We have an entire huge drawer of specialty light bulbs for all the different indoor and outdoor light fixtures in our home, all personally labeled so that we could ever figure out what fixture they belonged to. 

When we remodeled our kitchen back in 1999, I had them put in under-the-cabinet lights and eight can lights in an 11x11 space, plus seven more can lights in our small adjoining dining space. Honestly, turn them all on at once and it looks like a nuclear blast. Having spent decades in a kitchen with a single 100-watt light bulb, I wasn't taking any chances.

But as those 15 incandescent can lights have burnt out, they've been replaced with LED bulbs which don't match the light on the previous ones at all. Ultimately, they will all match but in the interim, it's a very weird look.

And now my wonderful desk light is starting to flicker. Except it doesn't even have a bulb. At least not one that mere mortals could access. It's in a "head " I queried the company who makes it on their customer support line yes, you have to replace the whole head ($298) or the whole lamp. But a light that flickers while you're working is a light that is tempting one to rip it out of its base and throw it in the pool.

And then, to add insult to electrical injury, my long-time beloved halogen standing reading light next to my reading chair finally crumped. My requirements for a replacement fixture were simple: it had to have an actual changeable light bulb. This bulb also had to be something standard that you could get at Meanley's, or even on-line without searching through hundreds of light bulbs as I did for my Edison lights.

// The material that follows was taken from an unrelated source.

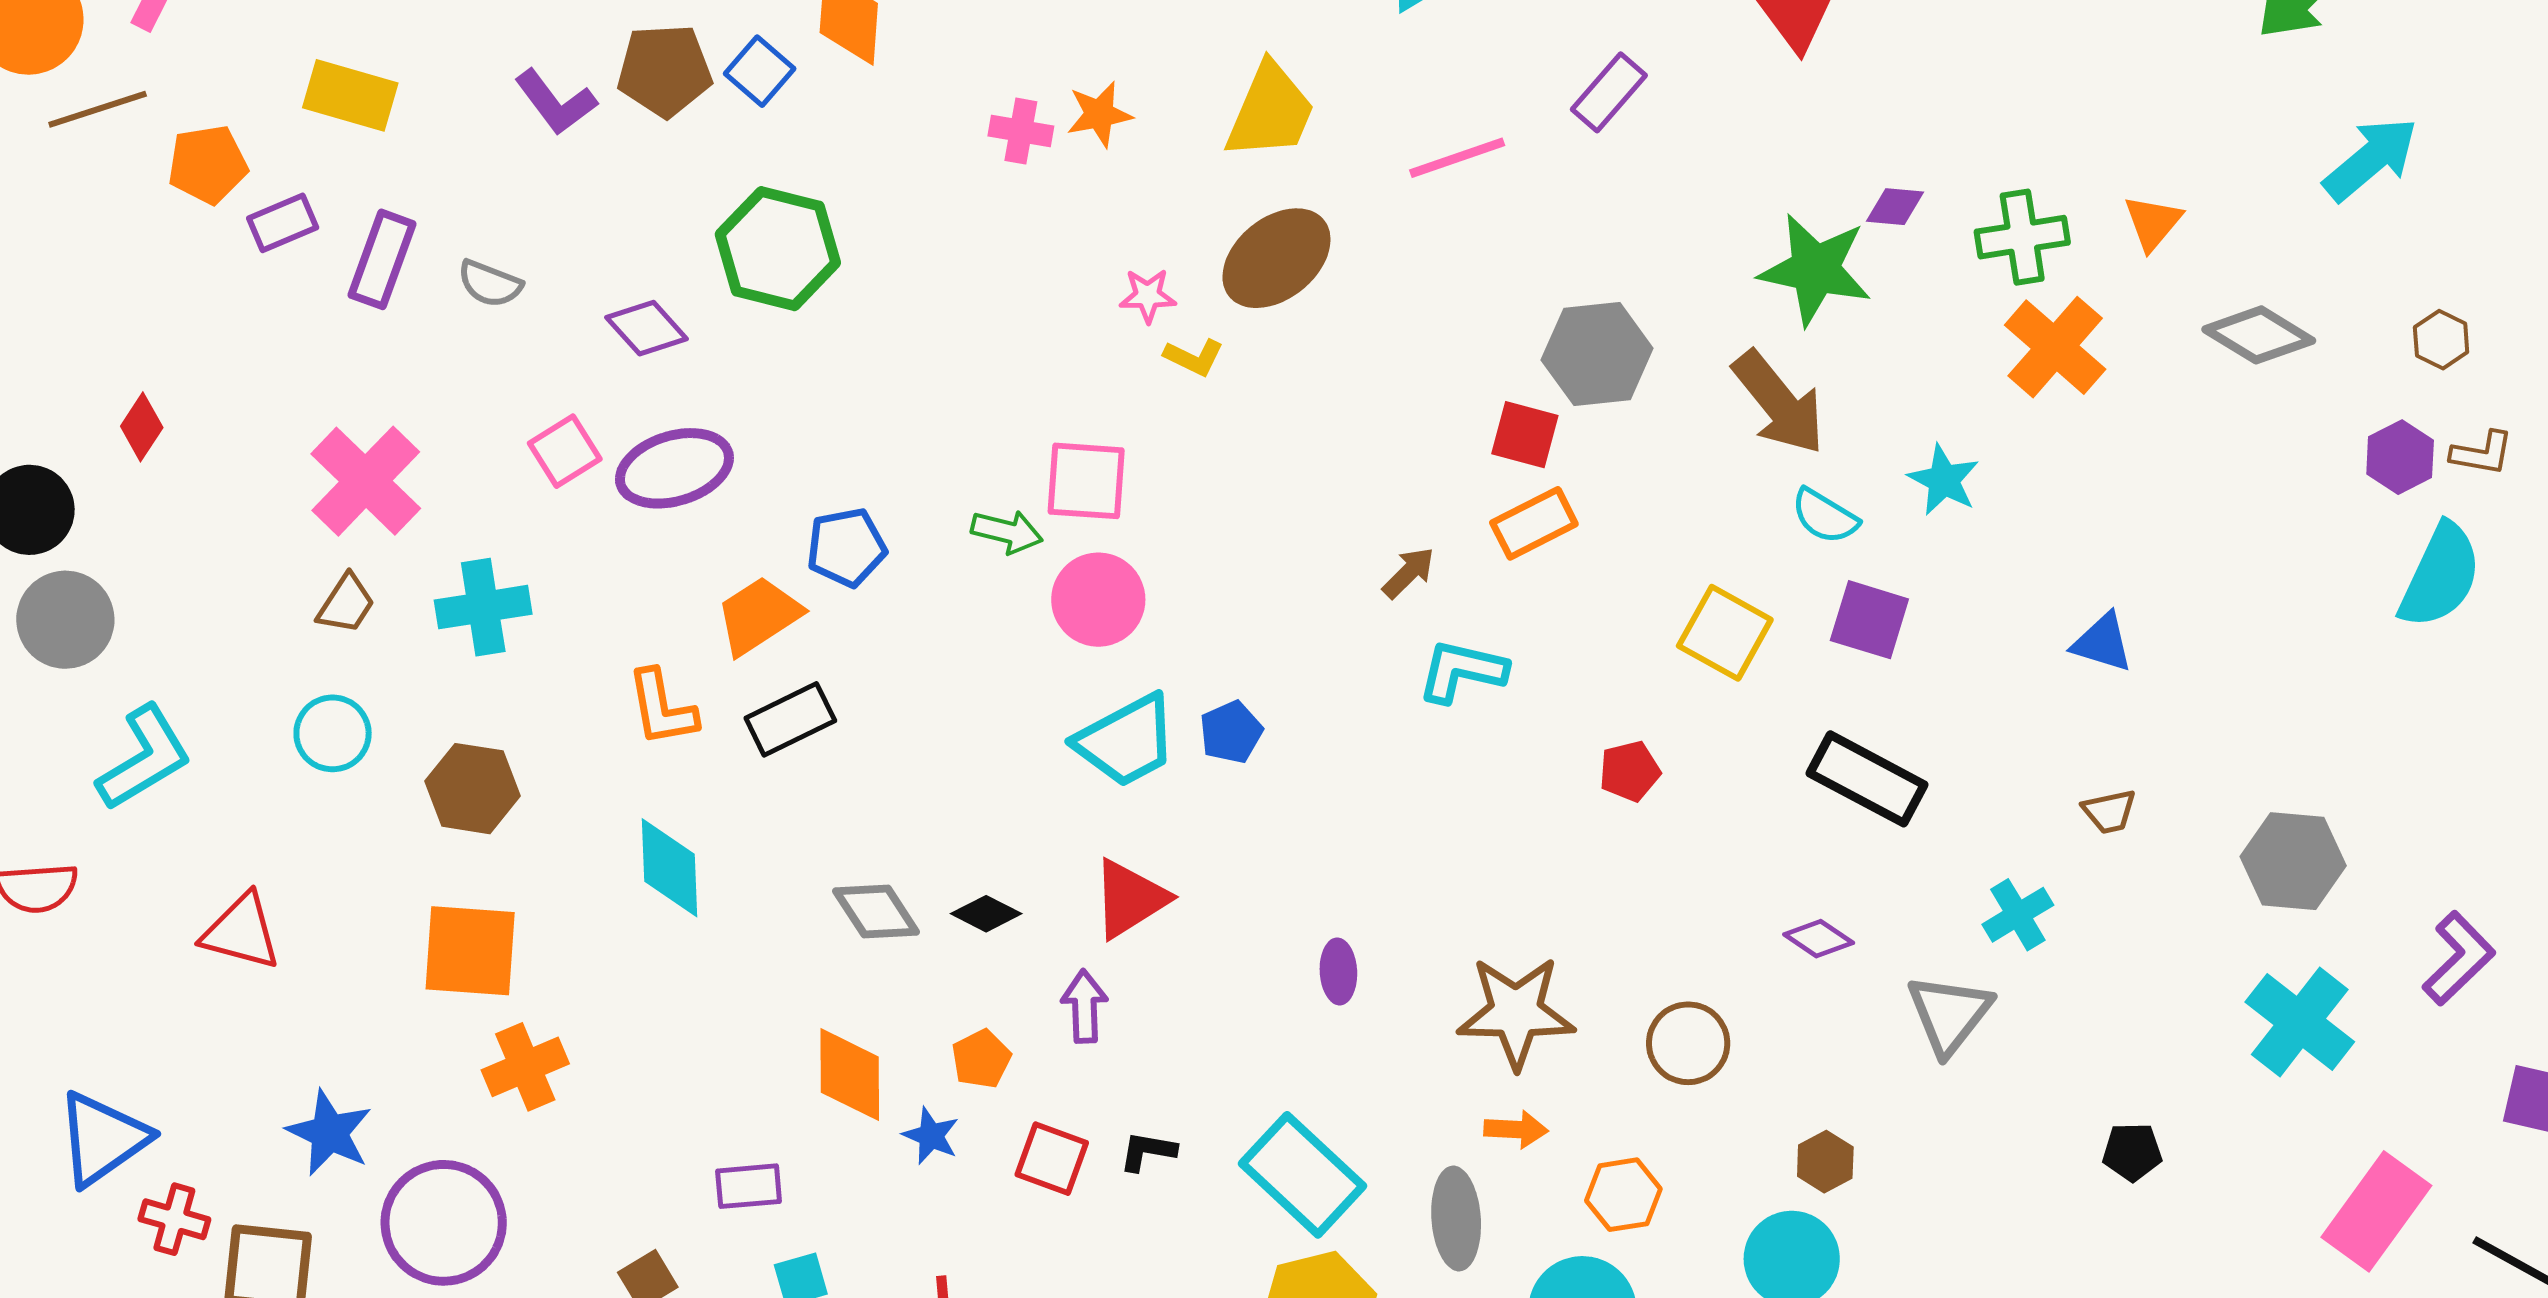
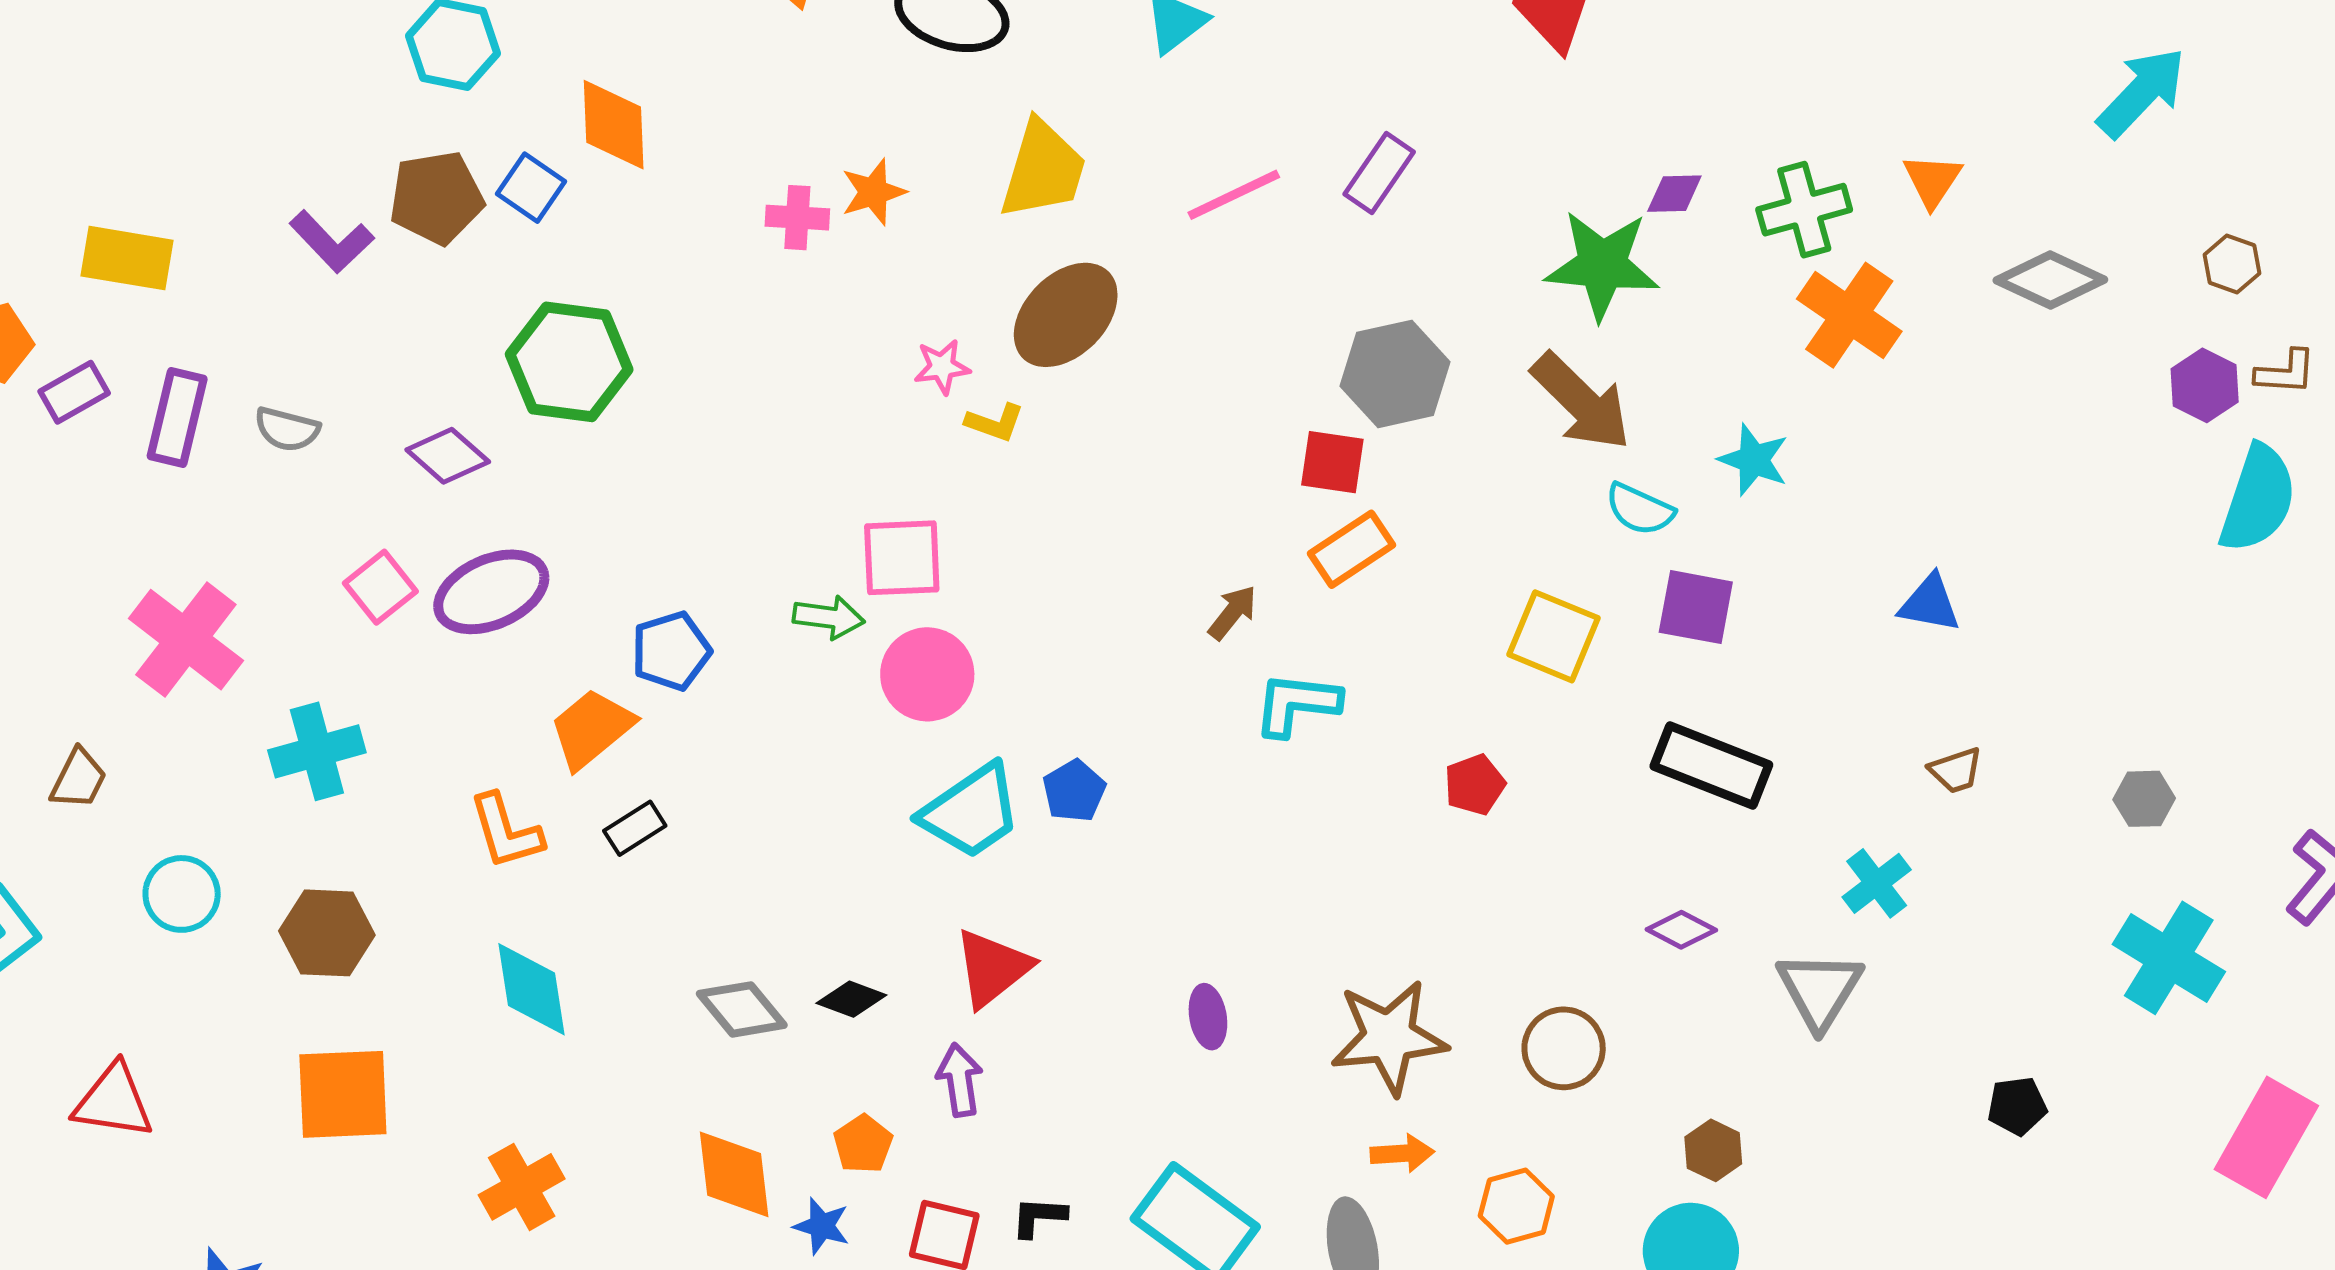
purple rectangle: (1609, 92) -> (1379, 173), moved
brown trapezoid: (346, 604) -> (78, 779), moved
black rectangle: (790, 719) -> (635, 828), size x0.7
gray hexagon: (2293, 861) -> (2144, 799), size x0.6
orange cross: (525, 1067) -> (522, 1187), moved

Annoyingly, most of the standing reading lamps I looked at had heads just like my desk lamp that was giving me problems. Fool me once. 

Checking the tag on the reading lamp that seem to fit my criteria, it said no more than 60 watts but that's only if it's an incandescent bulb. Apparently for an LED bulb, you can use any wattage you want in it. (Disclaimer: if your house burns down, this was what I was told by the lighting store person. So sue HER.)

Just to clarify, a 60-watt incandescent bulb is a 7-9 watt LED bulb and is 730-800 lumens. Did you ever want to know all this? I sure didn't. But now, alas, I do.